Whilst most people are hoping for smarties or a kinder surprise in their easter eggs – we’re hoping for chicks and what we’re really hoping for are new girls who will lay blue and deepest richest chocolate brown eggs next year.
There is so much more to this poultry lark than you could possibly imagine!
Perish the though of walking into a supermarket and plucking a carton of eggs from the shelf – we like to do it the hard way! And why? The eggs from a truly free range hen are second to none in flavour and colour (this gives me further opportunity to boast of my Victoria Sponge beating all 8 others in the West Cornwall Spring Flower Show a few weeks ago. It was by far the most golden, had the best flavour and was beautifully moist too according to the judges!) The hens have a good happy and healthy outdoor life and we just like to produce as much of the food we eat as we can.
Buff Orpington cockerel enjoying swiss chard on Ring and Thimble patio. Thief!
So the story this year begins with a Buff Orpington crossed with Aracuana hen who went broody. This for the uninitiated means she took complete charge of one of the nest boxes, didn’t move out of it unless gently pushed (with one’s hand as far away from her beak as was possible) and the other girls popped in beside her and laid their eggs which much to her indignation we removed each evening. After 3 weeks of this I decided that I’d better let her sit on some eggs to hatch them and wishing to have some more coloured eggs especially to give our guests something a bit less run of the mill rang a friend for some fertile coloured eggs. The eggs arrived, kindly collected by a good friend in exchange for some freshly baked banana cake. The hen was duly moved to a house of her own with 4 ordinary brown eggs just to check she was till in the mood…………..huh she wasn’t having any of that ………….if she couldn’t be allowed to sit on her eggs in the big hen house then she wasn’t going to play the game at all.

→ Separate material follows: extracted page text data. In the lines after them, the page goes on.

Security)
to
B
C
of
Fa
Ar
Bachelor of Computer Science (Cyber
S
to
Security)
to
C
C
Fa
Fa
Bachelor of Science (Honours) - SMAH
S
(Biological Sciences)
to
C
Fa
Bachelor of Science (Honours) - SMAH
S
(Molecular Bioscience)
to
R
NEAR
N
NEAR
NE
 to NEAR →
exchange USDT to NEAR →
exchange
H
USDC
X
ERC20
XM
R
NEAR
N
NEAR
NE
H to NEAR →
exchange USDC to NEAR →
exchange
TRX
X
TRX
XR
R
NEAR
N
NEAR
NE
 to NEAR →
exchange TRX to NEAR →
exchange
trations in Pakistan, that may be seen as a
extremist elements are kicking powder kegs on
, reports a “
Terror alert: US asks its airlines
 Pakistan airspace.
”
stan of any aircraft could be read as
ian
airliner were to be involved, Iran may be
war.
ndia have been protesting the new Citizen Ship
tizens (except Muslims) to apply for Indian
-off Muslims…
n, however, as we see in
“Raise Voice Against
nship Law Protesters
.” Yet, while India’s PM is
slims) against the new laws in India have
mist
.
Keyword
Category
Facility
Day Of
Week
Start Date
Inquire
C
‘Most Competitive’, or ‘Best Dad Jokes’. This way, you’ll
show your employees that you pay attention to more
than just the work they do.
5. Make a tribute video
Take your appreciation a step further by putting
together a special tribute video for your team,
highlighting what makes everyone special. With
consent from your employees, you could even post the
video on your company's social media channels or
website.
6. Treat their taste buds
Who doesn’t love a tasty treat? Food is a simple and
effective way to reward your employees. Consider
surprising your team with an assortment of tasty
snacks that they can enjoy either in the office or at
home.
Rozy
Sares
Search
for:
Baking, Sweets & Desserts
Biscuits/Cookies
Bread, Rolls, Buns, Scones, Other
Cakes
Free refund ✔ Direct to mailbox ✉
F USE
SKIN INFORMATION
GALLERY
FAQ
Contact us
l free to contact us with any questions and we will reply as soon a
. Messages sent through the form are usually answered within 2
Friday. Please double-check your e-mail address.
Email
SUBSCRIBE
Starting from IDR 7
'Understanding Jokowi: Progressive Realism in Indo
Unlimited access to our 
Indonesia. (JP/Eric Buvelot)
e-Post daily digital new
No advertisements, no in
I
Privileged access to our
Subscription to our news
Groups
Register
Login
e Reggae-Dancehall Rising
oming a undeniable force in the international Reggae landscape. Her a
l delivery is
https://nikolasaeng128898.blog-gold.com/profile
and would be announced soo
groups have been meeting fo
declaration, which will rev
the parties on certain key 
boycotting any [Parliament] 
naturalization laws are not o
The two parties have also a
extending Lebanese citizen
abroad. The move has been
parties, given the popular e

Out with the incubator (a Christmas present for me from the family some years ago) and we’re listening to humming and rocking for 21 days as it’s in the corner of our dining room – a safe place we hope away from marauding animals!
All is well until Western Power turned off the electric for 7 hours for tree cutting near power cables. I forgot about the incubator until walking into the kitchen it was very quiet and I realised that this was the one thing that really wouldn’t survive with no power. Wrapped it in a blanket, 10 mins drive later and it was in one of the workroom ladies’ kitchen. She returned it next day when she came to work, all wrapped in a sleeping bag. So if they survived that little drama, are all fertile and of course female – we’ll be in business!
So wishing you All a Happy Easter and watch this slot! Will they or won’t they?